About this task -
In the entries below, find the line with "details section" and the line with "THE Connect". Reproduce those two lines and every line between them exactly, and nothing more.

*** Data Section Begins ***

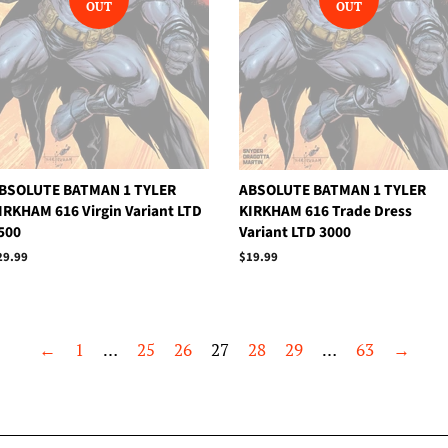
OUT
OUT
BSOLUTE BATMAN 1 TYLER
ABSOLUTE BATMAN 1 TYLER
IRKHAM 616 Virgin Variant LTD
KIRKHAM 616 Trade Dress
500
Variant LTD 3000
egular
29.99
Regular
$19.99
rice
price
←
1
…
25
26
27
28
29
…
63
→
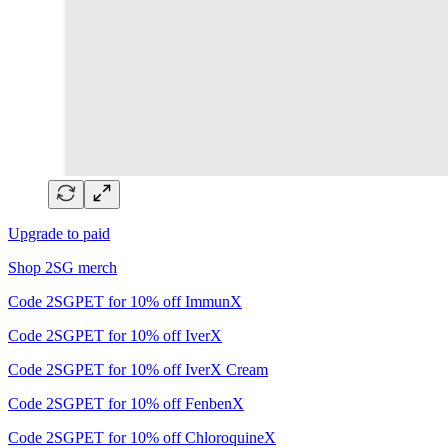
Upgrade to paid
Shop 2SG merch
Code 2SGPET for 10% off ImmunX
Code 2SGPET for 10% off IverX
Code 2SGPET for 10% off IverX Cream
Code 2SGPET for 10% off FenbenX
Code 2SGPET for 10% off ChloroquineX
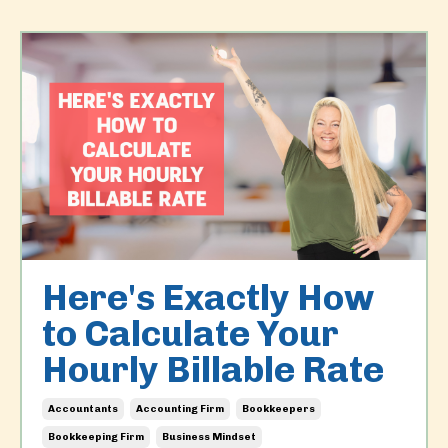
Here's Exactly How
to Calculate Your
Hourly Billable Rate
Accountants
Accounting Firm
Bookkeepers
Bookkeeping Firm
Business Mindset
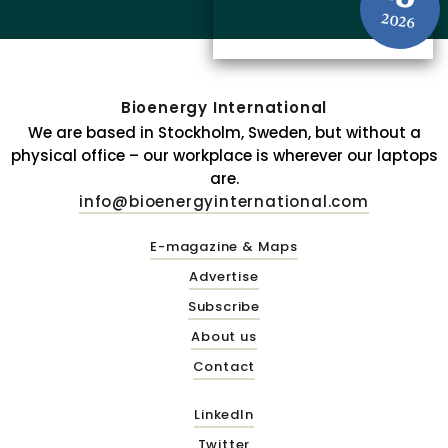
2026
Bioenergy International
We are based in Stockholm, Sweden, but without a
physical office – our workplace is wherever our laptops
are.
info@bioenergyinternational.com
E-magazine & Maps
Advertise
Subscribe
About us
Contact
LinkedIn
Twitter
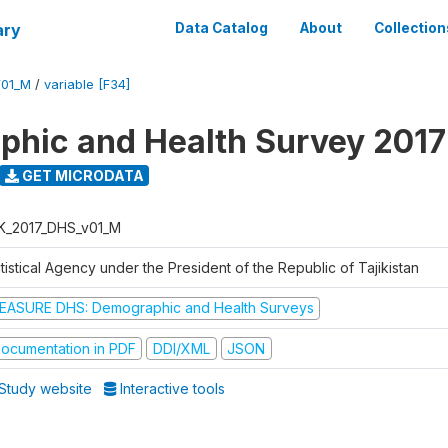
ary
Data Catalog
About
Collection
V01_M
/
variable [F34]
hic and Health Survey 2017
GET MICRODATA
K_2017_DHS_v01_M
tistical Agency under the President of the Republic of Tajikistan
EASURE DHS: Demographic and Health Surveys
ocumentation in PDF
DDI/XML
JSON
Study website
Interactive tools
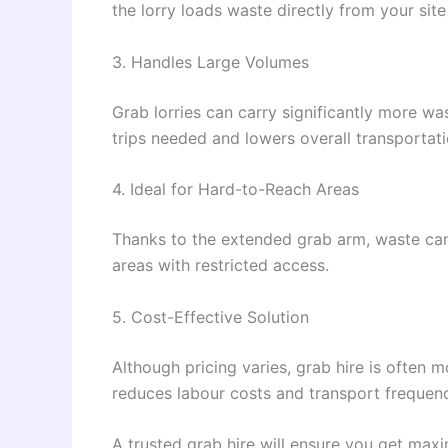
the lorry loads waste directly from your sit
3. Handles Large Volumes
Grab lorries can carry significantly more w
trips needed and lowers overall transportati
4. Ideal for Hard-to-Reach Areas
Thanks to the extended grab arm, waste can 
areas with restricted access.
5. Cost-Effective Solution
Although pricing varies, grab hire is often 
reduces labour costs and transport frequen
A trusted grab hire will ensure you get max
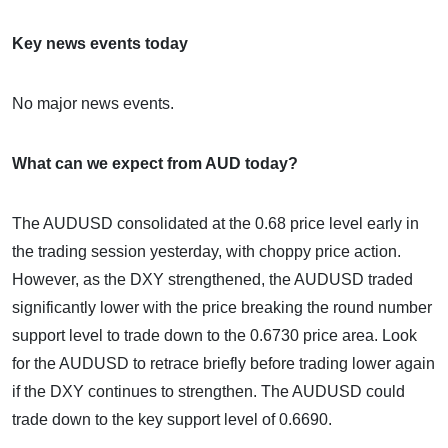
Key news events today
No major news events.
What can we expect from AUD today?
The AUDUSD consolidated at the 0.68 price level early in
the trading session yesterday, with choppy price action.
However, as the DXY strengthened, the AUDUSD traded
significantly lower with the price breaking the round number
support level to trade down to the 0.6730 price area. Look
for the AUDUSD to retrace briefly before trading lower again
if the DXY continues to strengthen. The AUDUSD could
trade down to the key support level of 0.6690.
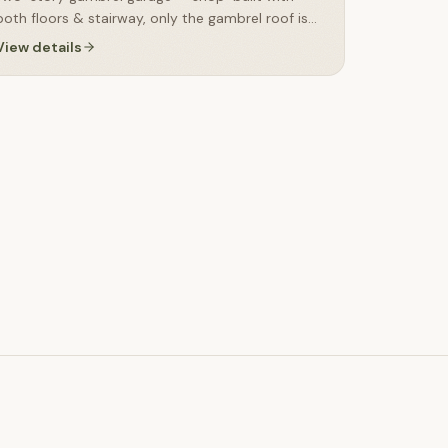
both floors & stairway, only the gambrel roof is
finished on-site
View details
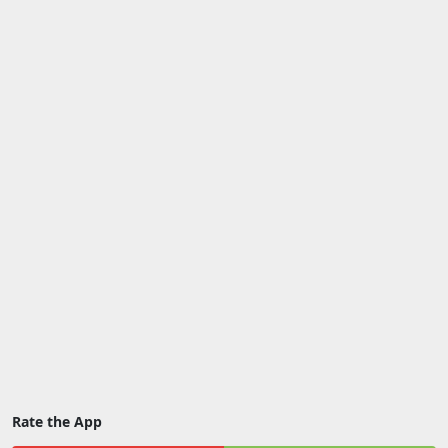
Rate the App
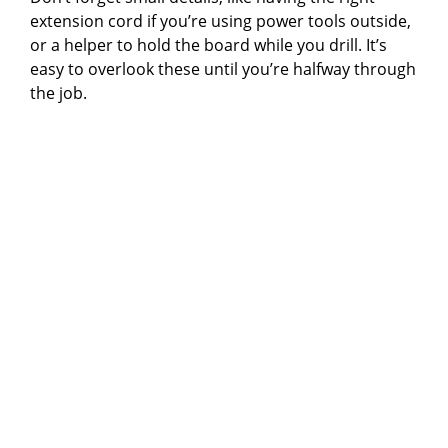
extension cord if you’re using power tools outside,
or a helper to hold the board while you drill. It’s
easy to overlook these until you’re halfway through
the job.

*** Data Section Ends ***
*** Data Section Begins ***

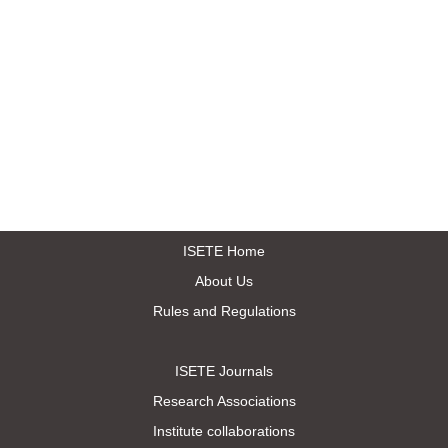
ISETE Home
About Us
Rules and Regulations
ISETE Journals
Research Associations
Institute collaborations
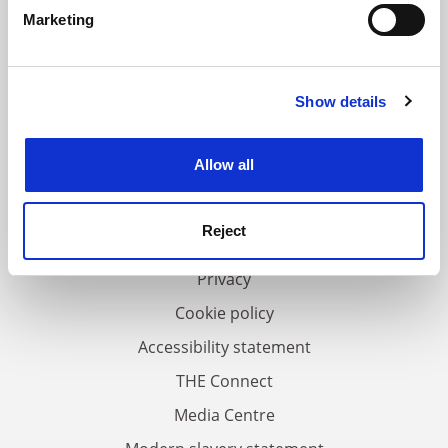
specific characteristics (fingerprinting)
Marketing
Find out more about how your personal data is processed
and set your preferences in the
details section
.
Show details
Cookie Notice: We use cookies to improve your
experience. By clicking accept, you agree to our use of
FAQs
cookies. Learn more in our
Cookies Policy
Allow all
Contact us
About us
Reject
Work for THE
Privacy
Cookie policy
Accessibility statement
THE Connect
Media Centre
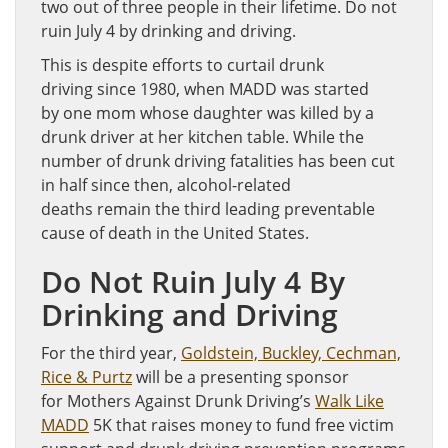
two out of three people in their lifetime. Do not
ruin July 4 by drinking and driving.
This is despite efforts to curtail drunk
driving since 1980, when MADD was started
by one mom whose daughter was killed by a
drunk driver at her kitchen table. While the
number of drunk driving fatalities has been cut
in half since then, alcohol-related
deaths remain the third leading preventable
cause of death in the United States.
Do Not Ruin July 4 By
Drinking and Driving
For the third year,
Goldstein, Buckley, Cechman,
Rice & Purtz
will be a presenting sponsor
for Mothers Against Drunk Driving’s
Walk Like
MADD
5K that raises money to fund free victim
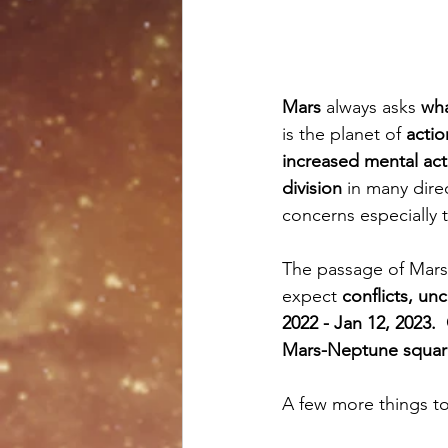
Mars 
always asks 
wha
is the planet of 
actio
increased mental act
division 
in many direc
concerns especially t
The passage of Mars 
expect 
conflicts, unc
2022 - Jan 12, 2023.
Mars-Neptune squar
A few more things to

*** Data Section Ends ***
*** Data Section Begins ***

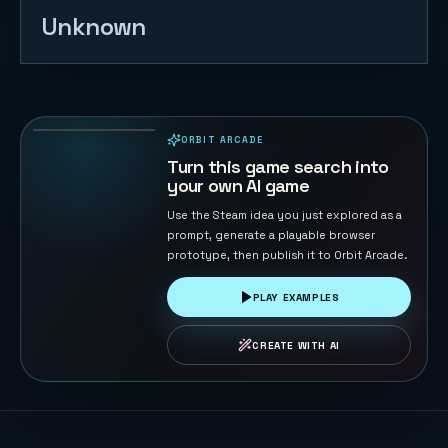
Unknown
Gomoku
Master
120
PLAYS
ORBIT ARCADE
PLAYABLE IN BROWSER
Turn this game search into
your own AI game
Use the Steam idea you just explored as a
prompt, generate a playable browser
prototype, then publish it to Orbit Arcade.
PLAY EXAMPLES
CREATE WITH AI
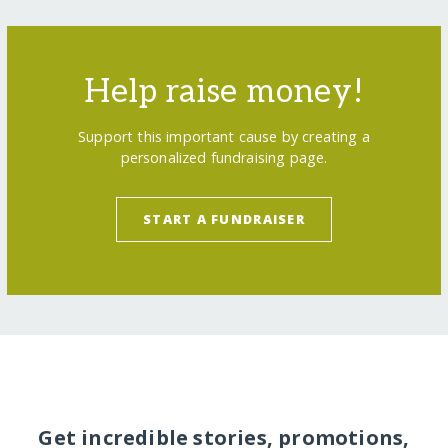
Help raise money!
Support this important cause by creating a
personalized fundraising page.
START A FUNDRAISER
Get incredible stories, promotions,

*** Data Section Ends ***

Task answer -
details section
.
Show details
Cookie Notice: We use cookies to improve your
experience. By clicking accept, you agree to our use of
FAQs
cookies. Learn more in our
Cookies Policy
Allow all
Contact us
About us
Reject
Work for THE
Privacy
Cookie policy
Accessibility statement
THE Connect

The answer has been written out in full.